» Instructions to follow: Retype the whole of the data exactly.

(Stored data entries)
=======

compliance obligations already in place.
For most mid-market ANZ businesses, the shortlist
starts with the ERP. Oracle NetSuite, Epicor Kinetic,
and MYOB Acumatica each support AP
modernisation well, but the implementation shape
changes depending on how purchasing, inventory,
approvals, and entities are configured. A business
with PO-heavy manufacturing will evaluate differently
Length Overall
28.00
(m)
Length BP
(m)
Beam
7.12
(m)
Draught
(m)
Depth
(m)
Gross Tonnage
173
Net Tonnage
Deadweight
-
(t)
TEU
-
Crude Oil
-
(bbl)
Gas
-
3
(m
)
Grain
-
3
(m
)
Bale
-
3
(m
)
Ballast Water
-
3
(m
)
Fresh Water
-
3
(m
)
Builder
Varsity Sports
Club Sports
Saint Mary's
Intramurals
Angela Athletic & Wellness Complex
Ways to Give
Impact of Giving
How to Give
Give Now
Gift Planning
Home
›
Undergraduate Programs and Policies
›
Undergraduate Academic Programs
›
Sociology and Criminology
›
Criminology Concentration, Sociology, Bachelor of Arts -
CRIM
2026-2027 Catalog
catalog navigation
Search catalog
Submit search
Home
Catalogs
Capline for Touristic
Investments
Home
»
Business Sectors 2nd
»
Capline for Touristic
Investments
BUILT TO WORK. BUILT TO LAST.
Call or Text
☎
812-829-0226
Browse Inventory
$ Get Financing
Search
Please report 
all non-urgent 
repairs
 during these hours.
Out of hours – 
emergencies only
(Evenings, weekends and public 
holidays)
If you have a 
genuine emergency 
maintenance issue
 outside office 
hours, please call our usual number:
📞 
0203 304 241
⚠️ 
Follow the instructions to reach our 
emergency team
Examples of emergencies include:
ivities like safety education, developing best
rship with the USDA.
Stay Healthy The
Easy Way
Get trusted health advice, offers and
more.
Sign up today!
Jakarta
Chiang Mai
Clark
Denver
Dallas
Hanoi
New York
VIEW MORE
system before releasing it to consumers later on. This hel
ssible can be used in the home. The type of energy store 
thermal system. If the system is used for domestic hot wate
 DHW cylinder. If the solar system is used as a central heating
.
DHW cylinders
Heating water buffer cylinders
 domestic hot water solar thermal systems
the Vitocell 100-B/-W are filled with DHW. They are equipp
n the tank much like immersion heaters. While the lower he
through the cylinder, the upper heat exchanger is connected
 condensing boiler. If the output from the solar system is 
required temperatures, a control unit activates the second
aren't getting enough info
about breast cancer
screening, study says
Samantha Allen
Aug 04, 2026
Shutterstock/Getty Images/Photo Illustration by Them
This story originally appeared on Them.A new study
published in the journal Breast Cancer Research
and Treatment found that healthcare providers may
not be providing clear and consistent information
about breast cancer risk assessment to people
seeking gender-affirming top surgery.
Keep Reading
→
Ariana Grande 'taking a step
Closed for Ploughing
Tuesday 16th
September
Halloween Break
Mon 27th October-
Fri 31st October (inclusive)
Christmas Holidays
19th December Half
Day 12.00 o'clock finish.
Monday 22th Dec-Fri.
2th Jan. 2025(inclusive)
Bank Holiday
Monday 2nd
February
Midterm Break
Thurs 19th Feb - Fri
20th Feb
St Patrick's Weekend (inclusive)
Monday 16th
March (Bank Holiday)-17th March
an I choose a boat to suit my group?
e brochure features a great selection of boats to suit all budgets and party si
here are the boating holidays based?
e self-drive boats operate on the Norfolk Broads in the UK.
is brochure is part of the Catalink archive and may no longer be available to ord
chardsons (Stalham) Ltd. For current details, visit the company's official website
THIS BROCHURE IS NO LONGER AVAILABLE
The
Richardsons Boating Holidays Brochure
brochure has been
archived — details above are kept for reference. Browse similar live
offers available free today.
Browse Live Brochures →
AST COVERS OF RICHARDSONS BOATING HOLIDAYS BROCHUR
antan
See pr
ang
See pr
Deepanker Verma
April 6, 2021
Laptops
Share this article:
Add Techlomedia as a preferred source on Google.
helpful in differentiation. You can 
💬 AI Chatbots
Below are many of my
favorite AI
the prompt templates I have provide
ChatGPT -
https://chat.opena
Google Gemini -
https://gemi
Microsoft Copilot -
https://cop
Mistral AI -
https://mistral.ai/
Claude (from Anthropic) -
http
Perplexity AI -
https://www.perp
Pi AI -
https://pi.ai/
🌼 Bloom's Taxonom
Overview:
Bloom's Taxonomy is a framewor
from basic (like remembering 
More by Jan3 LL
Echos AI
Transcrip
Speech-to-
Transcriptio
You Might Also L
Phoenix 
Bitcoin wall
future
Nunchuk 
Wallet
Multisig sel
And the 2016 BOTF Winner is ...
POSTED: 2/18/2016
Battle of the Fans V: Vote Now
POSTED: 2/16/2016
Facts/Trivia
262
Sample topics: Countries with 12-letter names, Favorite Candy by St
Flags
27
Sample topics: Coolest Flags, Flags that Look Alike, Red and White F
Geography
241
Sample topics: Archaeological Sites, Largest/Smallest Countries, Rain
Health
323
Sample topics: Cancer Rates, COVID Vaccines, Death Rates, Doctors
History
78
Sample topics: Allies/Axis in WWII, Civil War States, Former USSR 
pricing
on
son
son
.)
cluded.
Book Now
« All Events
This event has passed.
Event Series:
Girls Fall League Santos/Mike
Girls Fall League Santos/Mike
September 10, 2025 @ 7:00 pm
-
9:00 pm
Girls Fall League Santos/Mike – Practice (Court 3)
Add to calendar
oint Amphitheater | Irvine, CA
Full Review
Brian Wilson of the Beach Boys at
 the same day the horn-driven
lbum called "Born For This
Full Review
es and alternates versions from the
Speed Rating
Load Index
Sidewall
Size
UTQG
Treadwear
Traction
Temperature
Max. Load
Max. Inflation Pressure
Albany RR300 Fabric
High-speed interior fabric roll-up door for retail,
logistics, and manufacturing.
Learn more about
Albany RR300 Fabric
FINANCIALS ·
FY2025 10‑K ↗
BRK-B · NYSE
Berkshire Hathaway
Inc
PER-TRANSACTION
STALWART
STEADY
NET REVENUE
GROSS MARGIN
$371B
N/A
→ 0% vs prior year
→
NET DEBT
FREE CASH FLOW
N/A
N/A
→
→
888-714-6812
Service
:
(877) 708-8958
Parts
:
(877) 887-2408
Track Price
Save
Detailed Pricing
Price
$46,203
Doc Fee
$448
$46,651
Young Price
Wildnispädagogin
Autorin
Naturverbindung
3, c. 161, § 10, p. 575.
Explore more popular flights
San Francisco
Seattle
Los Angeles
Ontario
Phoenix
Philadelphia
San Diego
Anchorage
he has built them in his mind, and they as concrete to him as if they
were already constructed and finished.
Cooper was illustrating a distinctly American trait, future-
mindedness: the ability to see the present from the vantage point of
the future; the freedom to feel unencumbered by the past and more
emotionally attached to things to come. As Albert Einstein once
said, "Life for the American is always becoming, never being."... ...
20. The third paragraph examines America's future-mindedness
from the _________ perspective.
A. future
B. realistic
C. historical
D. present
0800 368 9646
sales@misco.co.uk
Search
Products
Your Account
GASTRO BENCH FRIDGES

=======

» Exercise output:
compliance obligations already in place.
For most mid-market ANZ businesses, the shortlist
starts with the ERP. Oracle NetSuite, Epicor Kinetic,
and MYOB Acumatica each support AP
modernisation well, but the implementation shape
changes depending on how purchasing, inventory,
approvals, and entities are configured. A business
with PO-heavy manufacturing will evaluate differently
Length Overall
28.00
(m)
Length BP
(m)
Beam
7.12
(m)
Draught
(m)
Depth
(m)
Gross Tonnage
173
Net Tonnage
Deadweight
-
(t)
TEU
-
Crude Oil
-
(bbl)
Gas
-
3
(m
)
Grain
-
3
(m
)
Bale
-
3
(m
)
Ballast Water
-
3
(m
)
Fresh Water
-
3
(m
)
Builder
Varsity Sports
Club Sports
Saint Mary's
Intramurals
Angela Athletic & Wellness Complex
Ways to Give
Impact of Giving
How to Give
Give Now
Gift Planning
Home
›
Undergraduate Programs and Policies
›
Undergraduate Academic Programs
›
Sociology and Criminology
›
Criminology Concentration, Sociology, Bachelor of Arts -
CRIM
2026-2027 Catalog
catalog navigation
Search catalog
Submit search
Home
Catalogs
Capline for Touristic
Investments
Home
»
Business Sectors 2nd
»
Capline for Touristic
Investments
BUILT TO WORK. BUILT TO LAST.
Call or Text
☎
812-829-0226
Browse Inventory
$ Get Financing
Search
Please report 
all non-urgent 
repairs
 during these hours.
Out of hours – 
emergencies only
(Evenings, weekends and public 
holidays)
If you have a 
genuine emergency 
maintenance issue
 outside office 
hours, please call our usual number:
📞 
0203 304 241
⚠️ 
Follow the instructions to reach our 
emergency team
Examples of emergencies include:
ivities like safety education, developing best
rship with the USDA.
Stay Healthy The
Easy Way
Get trusted health advice, offers and
more.
Sign up today!
Jakarta
Chiang Mai
Clark
Denver
Dallas
Hanoi
New York
VIEW MORE
system before releasing it to consumers later on. This hel
ssible can be used in the home. The type of energy store 
thermal system. If the system is used for domestic hot wate
 DHW cylinder. If the solar system is used as a central heating
.
DHW cylinders
Heating water buffer cylinders
 domestic hot water solar thermal systems
the Vitocell 100-B/-W are filled with DHW. They are equipp
n the tank much like immersion heaters. While the lower he
through the cylinder, the upper heat exchanger is connected
 condensing boiler. If the output from the solar system is 
required temperatures, a control unit activates the second
aren't getting enough info
about breast cancer
screening, study says
Samantha Allen
Aug 04, 2026
Shutterstock/Getty Images/Photo Illustration by Them
This story originally appeared on Them.A new study
published in the journal Breast Cancer Research
and Treatment found that healthcare providers may
not be providing clear and consistent information
about breast cancer risk assessment to people
seeking gender-affirming top surgery.
Keep Reading
→
Ariana Grande 'taking a step
Closed for Ploughing
Tuesday 16th
September
Halloween Break
Mon 27th October-
Fri 31st October (inclusive)
Christmas Holidays
19th December Half
Day 12.00 o'clock finish.
Monday 22th Dec-Fri.
2th Jan. 2025(inclusive)
Bank Holiday
Monday 2nd
February
Midterm Break
Thurs 19th Feb - Fri
20th Feb
St Patrick's Weekend (inclusive)
Monday 16th
March (Bank Holiday)-17th March
an I choose a boat to suit my group?
e brochure features a great selection of boats to suit all budgets and party si
here are the boating holidays based?
e self-drive boats operate on the Norfolk Broads in the UK.
is brochure is part of the Catalink archive and may no longer be available to ord
chardsons (Stalham) Ltd. For current details, visit the company's official website
THIS BROCHURE IS NO LONGER AVAILABLE
The
Richardsons Boating Holidays Brochure
brochure has been
archived — details above are kept for reference. Browse similar live
offers available free today.
Browse Live Brochures →
AST COVERS OF RICHARDSONS BOATING HOLIDAYS BROCHUR
antan
See pr
ang
See pr
Deepanker Verma
April 6, 2021
Laptops
Share this article:
Add Techlomedia as a preferred source on Google.
helpful in differentiation. You can 
💬 AI Chatbots
Below are many of my
favorite AI
the prompt templates I have provide
ChatGPT -
https://chat.opena
Google Gemini -
https://gemi
Microsoft Copilot -
https://cop
Mistral AI -
https://mistral.ai/
Claude (from Anthropic) -
http
Perplexity AI -
https://www.perp
Pi AI -
https://pi.ai/
🌼 Bloom's Taxonom
Overview:
Bloom's Taxonomy is a framewor
from basic (like remembering 
More by Jan3 LL
Echos AI
Transcrip
Speech-to-
Transcriptio
You Might Also L
Phoenix 
Bitcoin wall
future
Nunchuk 
Wallet
Multisig sel
And the 2016 BOTF Winner is ...
POSTED: 2/18/2016
Battle of the Fans V: Vote Now
POSTED: 2/16/2016
Facts/Trivia
262
Sample topics: Countries with 12-letter names, Favorite Candy by St
Flags
27
Sample topics: Coolest Flags, Flags that Look Alike, Red and White F
Geography
241
Sample topics: Archaeological Sites, Largest/Smallest Countries, Rain
Health
323
Sample topics: Cancer Rates, COVID Vaccines, Death Rates, Doctors
History
78
Sample topics: Allies/Axis in WWII, Civil War States, Former USSR 
pricing
on
son
son
.)
cluded.
Book Now
« All Events
This event has passed.
Event Series:
Girls Fall League Santos/Mike
Girls Fall League Santos/Mike
September 10, 2025 @ 7:00 pm
-
9:00 pm
Girls Fall League Santos/Mike – Practice (Court 3)
Add to calendar
oint Amphitheater | Irvine, CA
Full Review
Brian Wilson of the Beach Boys at
 the same day the horn-driven
lbum called "Born For This
Full Review
es and alternates versions from the
Speed Rating
Load Index
Sidewall
Size
UTQG
Treadwear
Traction
Temperature
Max. Load
Max. Inflation Pressure
Albany RR300 Fabric
High-speed interior fabric roll-up door for retail,
logistics, and manufacturing.
Learn more about
Albany RR300 Fabric
FINANCIALS ·
FY2025 10‑K ↗
BRK-B · NYSE
Berkshire Hathaway
Inc
PER-TRANSACTION
STALWART
STEADY
NET REVENUE
GROSS MARGIN
$371B
N/A
→ 0% vs prior year
→
NET DEBT
FREE CASH FLOW
N/A
N/A
→
→
888-714-6812
Service
:
(877) 708-8958
Parts
:
(877) 887-2408
Track Price
Save
Detailed Pricing
Price
$46,203
Doc Fee
$448
$46,651
Young Price
Wildnispädagogin
Autorin
Naturverbindung
3, c. 161, § 10, p. 575.
Explore more popular flights
San Francisco
Seattle
Los Angeles
Ontario
Phoenix
Philadelphia
San Diego
Anchorage
he has built them in his mind, and they as concrete to him as if they
were already constructed and finished.
Cooper was illustrating a distinctly American trait, future-
mindedness: the ability to see the present from the vantage point of
the future; the freedom to feel unencumbered by the past and more
emotionally attached to things to come. As Albert Einstein once
said, "Life for the American is always becoming, never being."... ...
20. The third paragraph examines America's future-mindedness
from the _________ perspective.
A. future
B. realistic
C. historical
D. present
0800 368 9646
sales@misco.co.uk
Search
Products
Your Account
GASTRO BENCH FRIDGES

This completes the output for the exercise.